L.178 : “FIGURE” → “Figure”
L.244 : No space between ~ and 22.2%.
L.256 : This is essentially what you say in L.226 — consider avoiding the repetition.
L.265 : You should add the term “mean” as in your table, otherwise it’s confusing — it sounds like you’re referring to maximum values.
L.295 : How do you explain a larger mean difference for cloud top altitude?
L.314 : “FIGURE” → “Figure”
L.319–328 : Formatting issue in the label of Figure 4 and repetition in the text. Please correct this paragraph.
L.324 : I understand the importance of stating that you focus on low-level clouds, but this is repeated too many times.
L.324 : Repetition — please revise.
L.336 : The authors refer to drizzle in both the text and Figure 5. You mention both “drizzle” and “liquid drizzle” — what is the difference? When you say “drizzle”, are you referring to freezing drizzle?
L.330–376 : In this paragraph, the authors mention several thresholds for classifying phases and for Figure 6. Some thresholds are cited with references (Wu et al., 2020a; …) and others are not — how were these chosen?

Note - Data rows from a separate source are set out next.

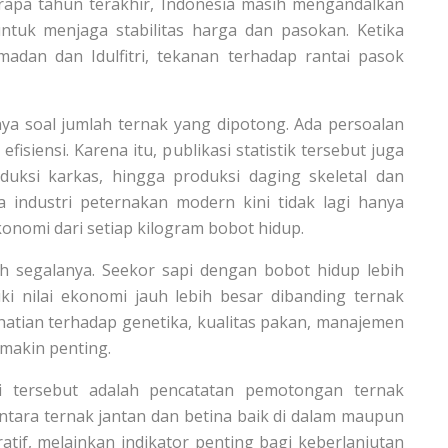
erapa tahun terakhir, Indonesia masih mengandalkan
tuk menjaga stabilitas harga dan pasokan. Ketika
dan dan Idulfitri, tekanan terhadap rantai pasok
ya soal jumlah ternak yang dipotong. Ada persoalan
isiensi. Karena itu, publikasi statistik tersebut juga
oduksi karkas, hingga produksi daging skeletal dan
a industri peternakan modern kini tidak lagi hanya
konomi dari setiap kilogram bobot hidup.
ah segalanya. Seekor sapi dengan bobot hidup lebih
iki nilai ekonomi jauh lebih besar dibanding ternak
rhatian terhadap genetika, kualitas pakan, manajemen
makin penting.
i tersebut adalah pencatatan pemotongan ternak
antara ternak jantan dan betina baik di dalam maupun
ratif, melainkan indikator penting bagi keberlanjutan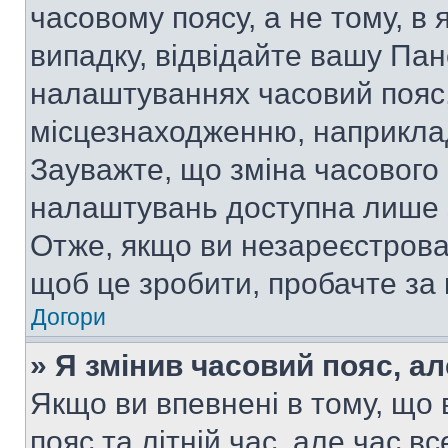
часовому поясу, а не тому, в
випадку, відвідайте вашу Пан
налаштуваннях часовий пояс,
місцезнаходженню, наприклад,
Зауважте, що зміна часового 
налаштувань доступна лише 
Отже, якщо ви незареєстрован
щоб це зробити, пробачте за
Догори
» Я змінив часовий пояс, ал
Якщо ви впевнені в тому, що
пояс та літній час, але час в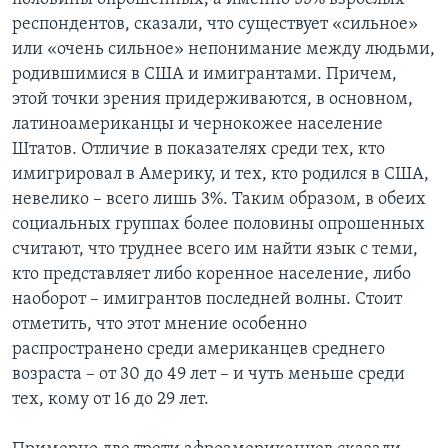
респондентов, сказали, что существует «сильное»
или «очень сильное» непонимание между людьми,
родившимися в США и имигрантами. Причем,
этой точки зрения придерживаются, в основном,
латиноамериканцы и чернокожее население
Штатов. Отличие в показателях среди тех, кто
имигрировал в Америку, и тех, кто родился в США,
невелико – всего лишь 3%. Таким образом, в обеих
социальных группах более половины опрошенных
считают, что труднее всего им найти язык с теми,
кто представляет либо коренное население, либо
наоборот – имигрантов последней волны. Стоит
отметить, что этот мнение особенно
распространено среди американцев среднего
возраста – от 30 до 49 лет – и чуть меньше среди
тех, кому от 16 до 29 лет.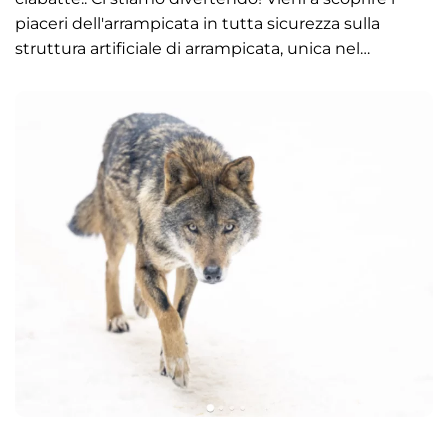
piaceri dell'arrampicata in tutta sicurezza sulla
struttura artificiale di arrampicata, unica nel…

L.377 : Does this kind of “misclassification” occur frequently? Can the authors quantify this? Does a cloud with LWP ≥ 20 g/m² and LWCs > 0.2 g/m³ necessarily exclude the presence of ice?
L.448 : The authors could add a sentence at the beginning of paragraph 4 stating that only low-level clouds are used, in order to avoid repeated reminders later.
L.481 : The concept of scale plays a crucial role in method comparison — the authors should emphasize this point more clearly in the text.
L.525 : The authors should describe Table 2 in more detail. Otherwise, it may not be necessary to keep it in the main text; consider moving it to the supplementary materials, since you only mention it once.
L.574 : The percentages are calculated on classes that are not present in both methods (Mix % and Melting %), which could explain the larger differences.
L.582 : Exactly — you could perhaps add that the mixed-phase strongly depends on the observation scale (microphysical <--> macrophysical).
Figures.
Figure 3 : The font size for y-ticks is not the same in panels f and h. You could also increase the x-ticks size in panel h to match the one in subplot d.
Figure 4 : There is an issue in the label: “4 Low-level cloud phase classification method and discussion”.